Los reinos acuí­feros de taifas

El enloquecido proceso que se ha iniciado en España permitiendo que los recientes Estatutos de Autonomí­a rompan la competencia exclusiva del Estado, “el agua es de todos”, permitiéndose legislar sobre la titularidad autonómica exclusiva sobre las aguas que pasan por su territorio, “el agua es nuestra”, está rompiendo su administración como bien común. Está rompiendo algo asentado desde hace ya mucho tiempo. Vale la pena recordar la importancia que los regeneracionistas le dieron. Un modelo tradicional, eficaz, práctico y efectivo basado en la gestión mediante el principio de unidad de cuenca hidrográfica y en función de un Plan Hidrológico Nacional (PHN) de toda España. Un Plan que permite sobre la base de la existencia de agua para todos, su redistribución según las necesidades y según el principio de solidaridad interregional.

Porque la vertebración nacional no es sólo una ventaja olítica y cultural, es también un asunto práctico y económico. La fragmentación genera problemas en la vida cotidiana como es el aprovechamiento del agua.
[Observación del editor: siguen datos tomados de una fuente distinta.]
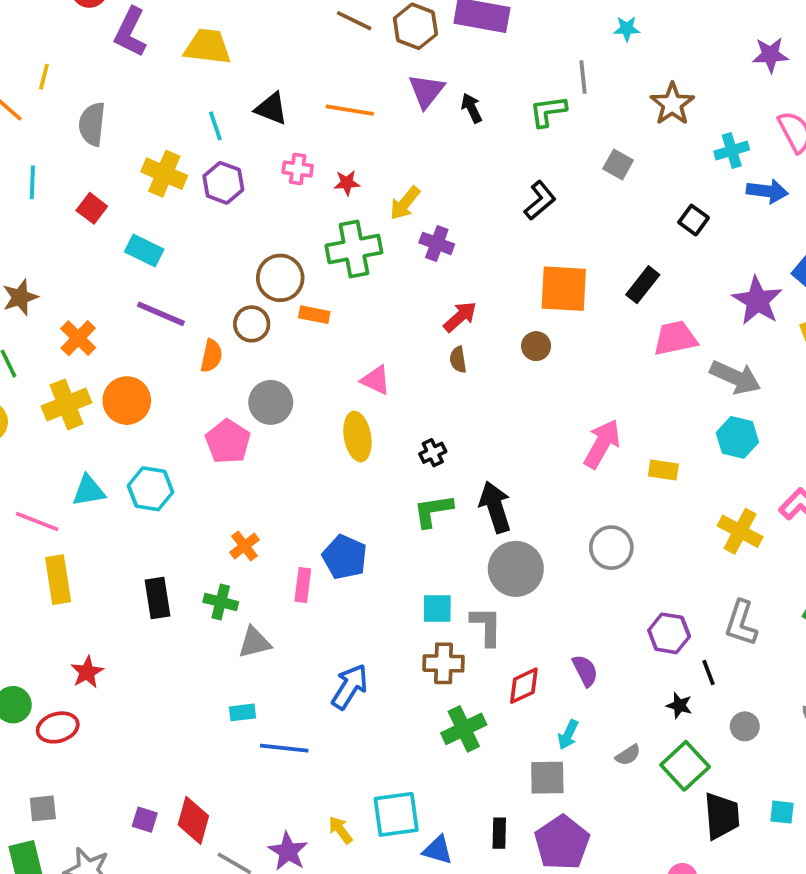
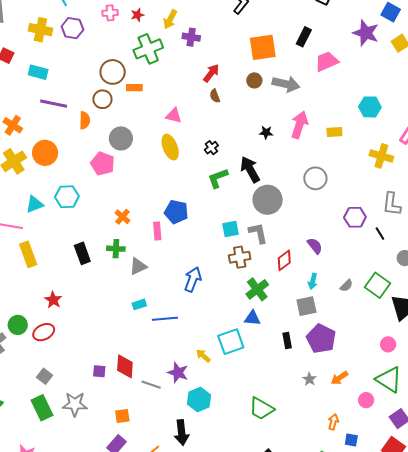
gray arrow: (735, 377) -> (286, 84), moved
black star: (679, 705) -> (266, 132), moved
gray square: (43, 808) -> (45, 376), turned -35
blue triangle: (438, 850) -> (252, 318), moved

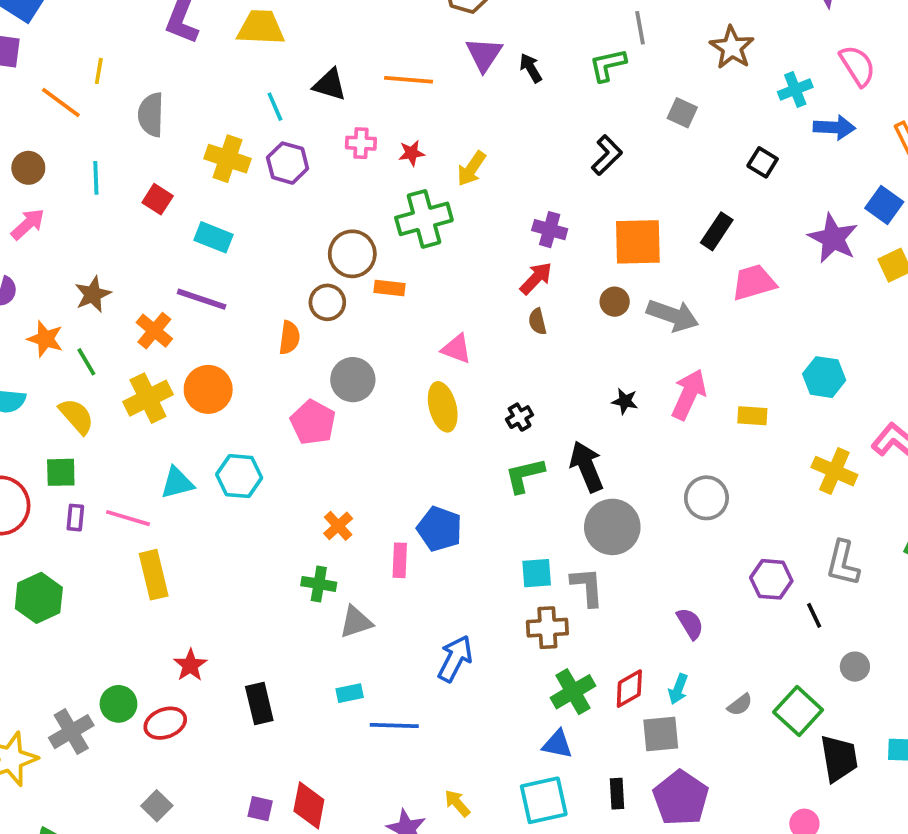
purple cross: (191, 37) -> (550, 230), moved
purple line: (54, 104) -> (202, 299), moved
black rectangle: (82, 253) -> (259, 703), moved
red diamond: (284, 260) -> (629, 689), moved
cyan square: (231, 342) -> (544, 800), moved

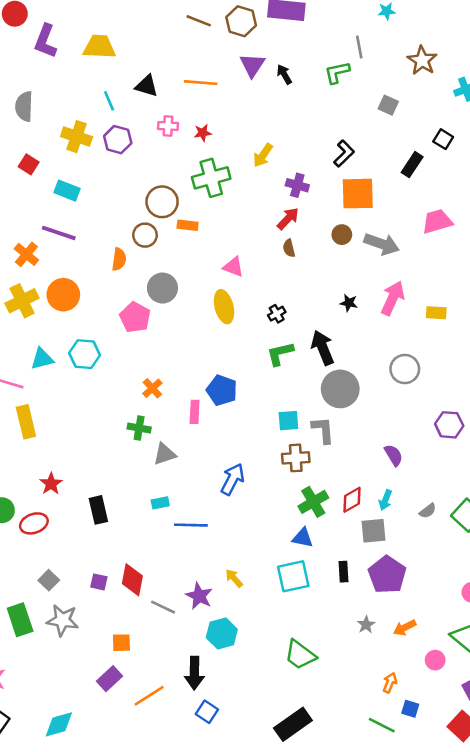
black L-shape: (607, 155) -> (344, 154), moved
yellow arrow: (471, 169) -> (263, 155), moved
black rectangle: (717, 231) -> (412, 165), moved
gray square: (157, 806) -> (49, 580), moved

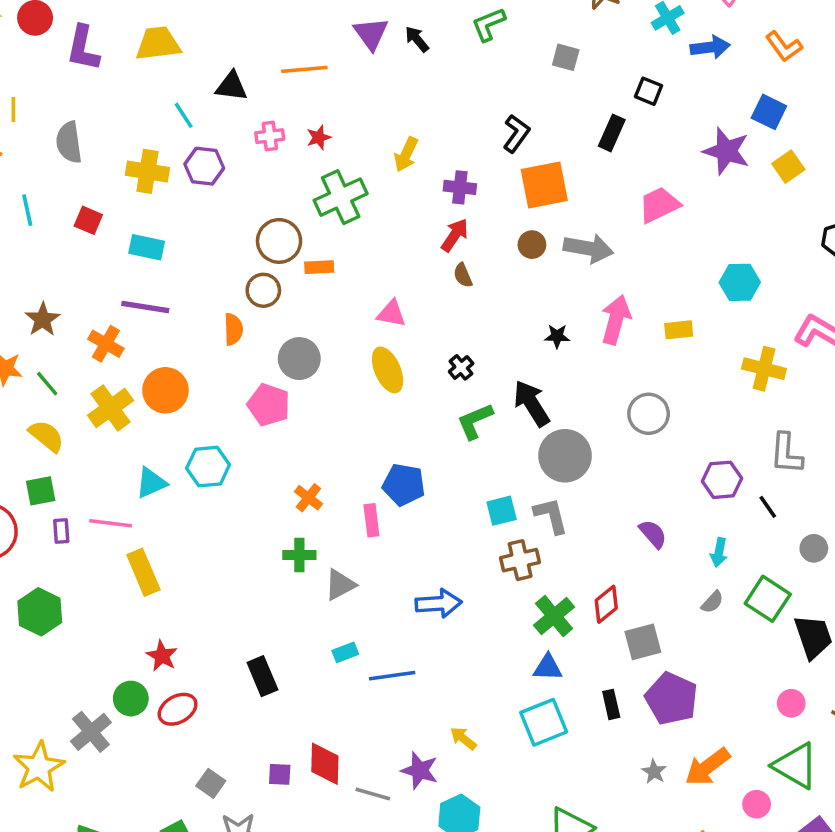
blue arrow: (232, 479) -> (439, 603), turned 68
red star: (51, 484) -> (162, 656), moved
cyan arrow: (385, 500) -> (719, 552), moved
orange arrow: (405, 628) -> (707, 767), size x1.5

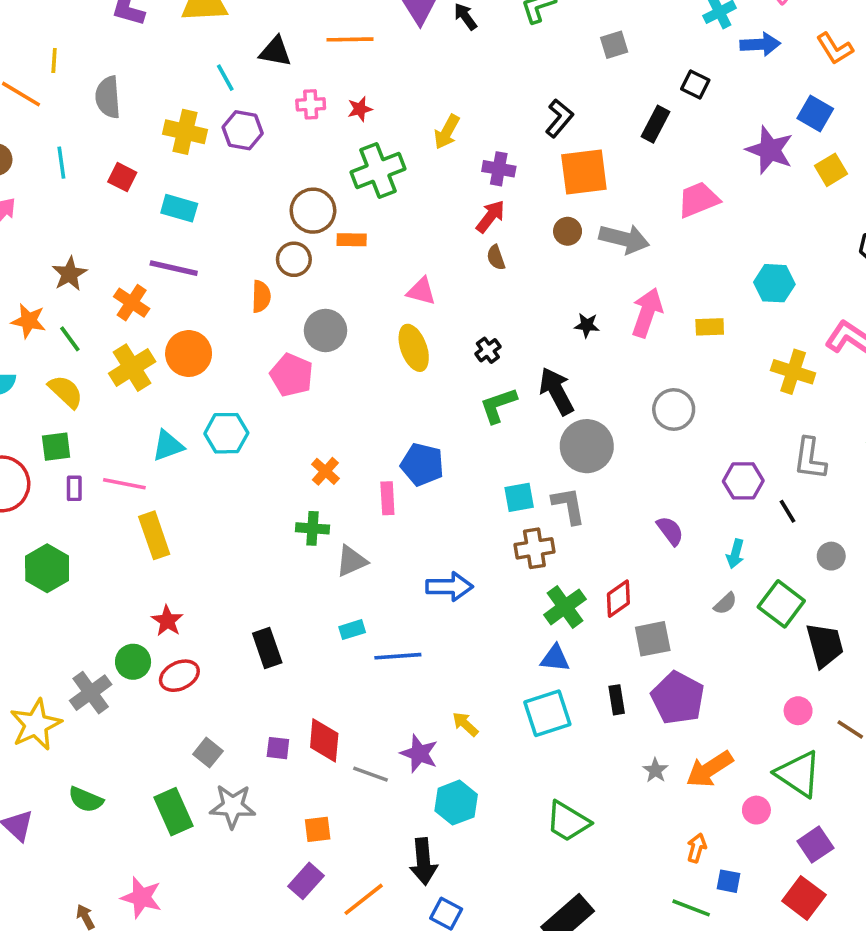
gray square: (566, 57) -> (614, 45), turned -36

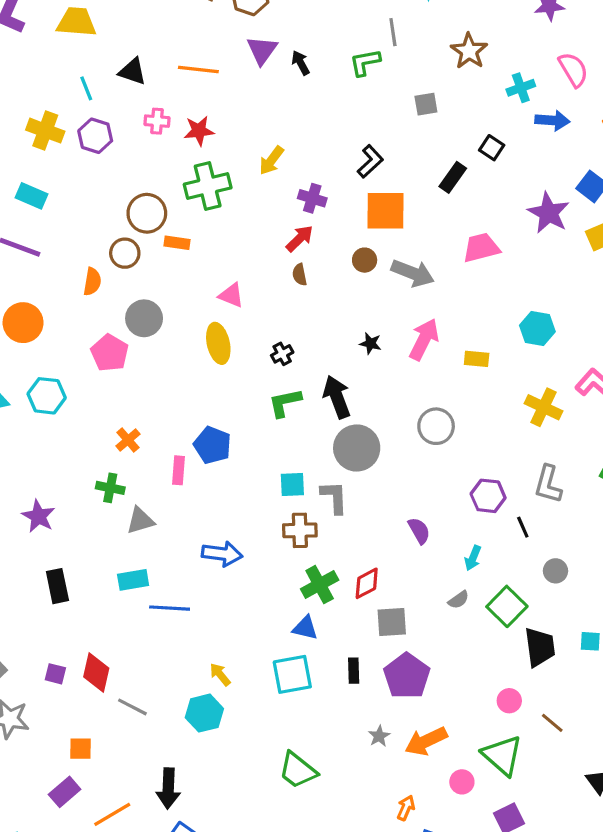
red star: (360, 109) -> (199, 131), size x1.4
cyan rectangle: (352, 630) -> (133, 580), size x1.4
purple star: (419, 754) -> (38, 516), moved
cyan hexagon: (456, 803) -> (204, 713), moved

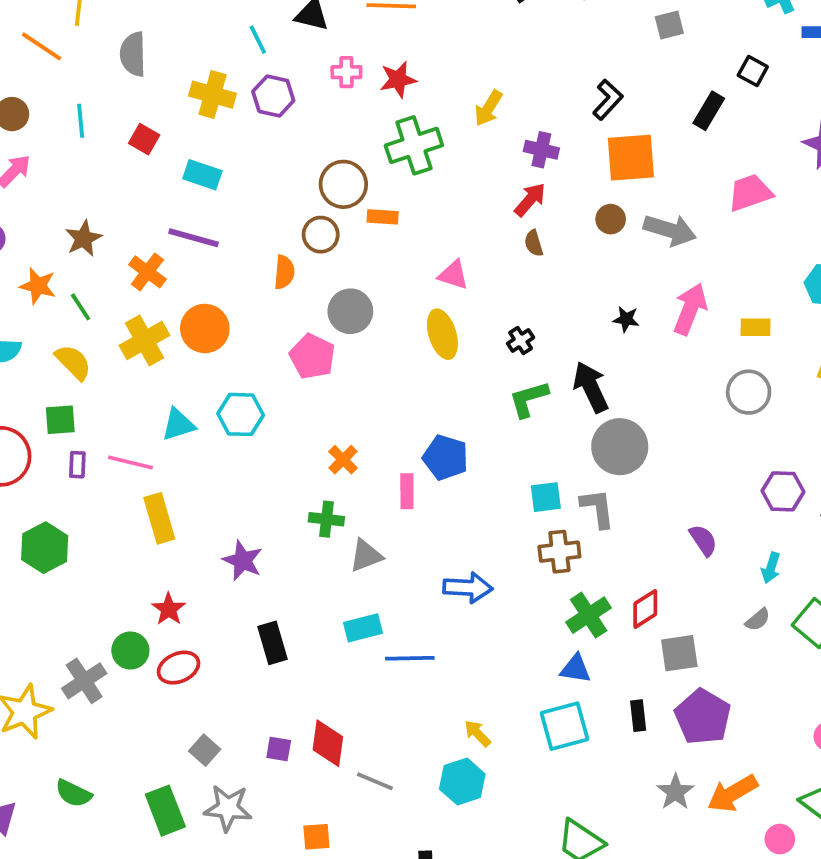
gray circle: (436, 426) -> (749, 392), moved
gray star: (379, 736) -> (675, 792), size x1.4

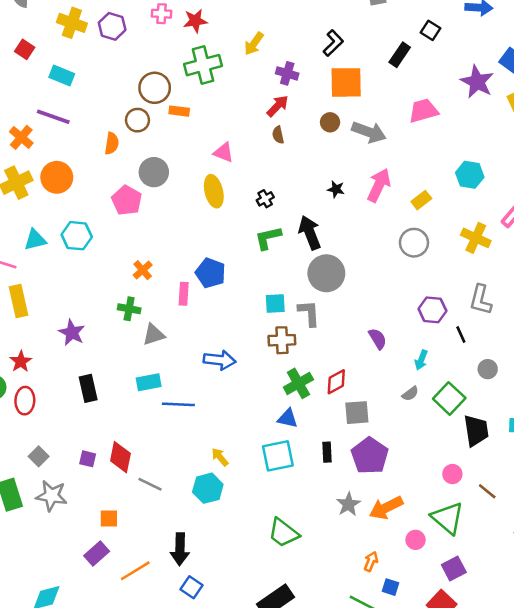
yellow rectangle: (755, 327) -> (421, 200), turned -42
red ellipse: (179, 668) -> (25, 401), turned -68

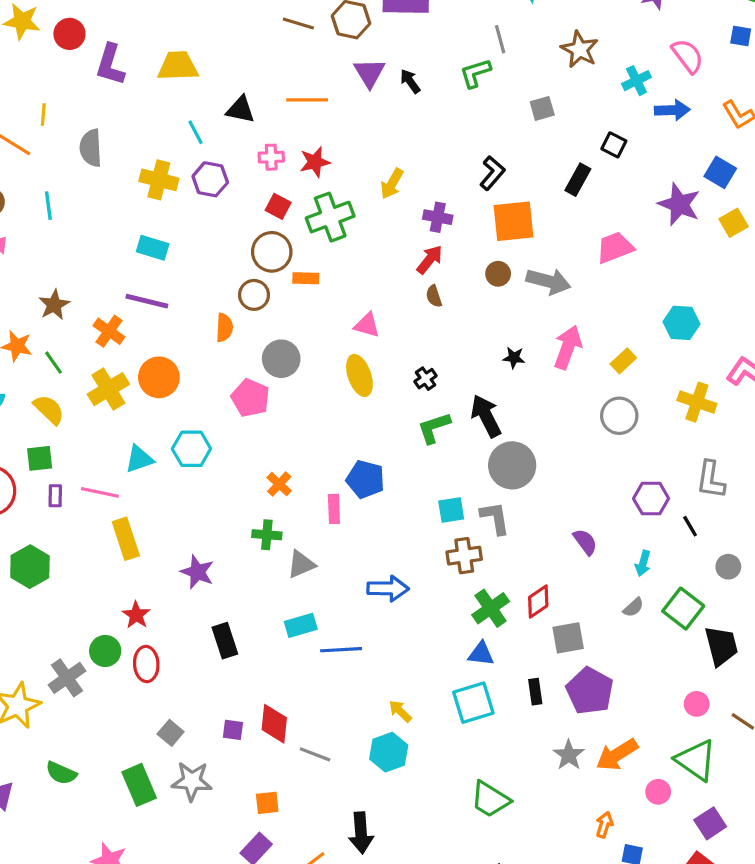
red square: (25, 49) -> (278, 206), moved

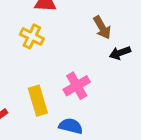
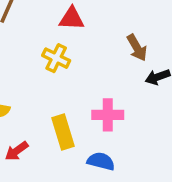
pink cross: (77, 86) -> (108, 115), turned 30

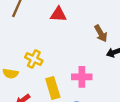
yellow cross: (56, 58) -> (34, 59), moved

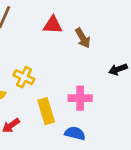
brown arrow: (101, 33) -> (83, 38), moved

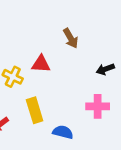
red triangle: (53, 25) -> (41, 64), moved
pink cross: (80, 98) -> (98, 106), moved

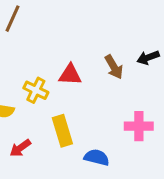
brown arrow: (71, 38) -> (114, 67), moved
black arrow: (105, 69) -> (148, 58), moved

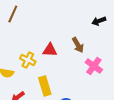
black arrow: (148, 58) -> (99, 21), moved
pink cross: (139, 126) -> (94, 66), moved, turned 36

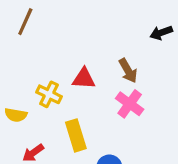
pink cross: (94, 66) -> (130, 104), moved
Han sido las comunidades de regantes, a través del presidente de la Federación Nacional de Comunidades de Regantes (Fenacore), Andrés del Campo, las que han denunciado la gravedad de romper, si cada región elabora su propia Ley de Aguas, el Plan Hidrológico Nacional. Andrés del Campo ha dicho las verdades del barquero. Que se “pone en peligro la viabilidad del sector del regadío”, si no se respeta que los ríos que atraviesan varias comunidades autónomas deben ser planificados y gestionados por el Estado, porque es un recurso de todos los españoles y no del territorio que lo tiene más cerca.A la política del PSOE para “fragmentar el agua” se añaden las decisiones tomadas, con la participación también del PP, para despilfarrar el agua al servicio de los intereses de las grandes constructoras y de otros intereses espurios, en urbanizaciones localizadas caprichosamente en lugares desérticos o la construcción de campos de golf en tales escenarios. Como señala con absoluta justeza la Fenacore es necesario un gran pacto político sobre el agua entre las fuerzas políticas, sociales y económicas basado en los criterios de sostenibilidad, racionalización económica y solidaridad territorial, que garantice a los usuarios, a corto y medio plazo, el suministro en zonas deficitarias y el desarrollo económico de todas las regiones españolas. Todo ello, mediante un Plan Hidrológico Nacional actualizado que tenga en cuenta las razones ecológicas en su diseño de los trasvases.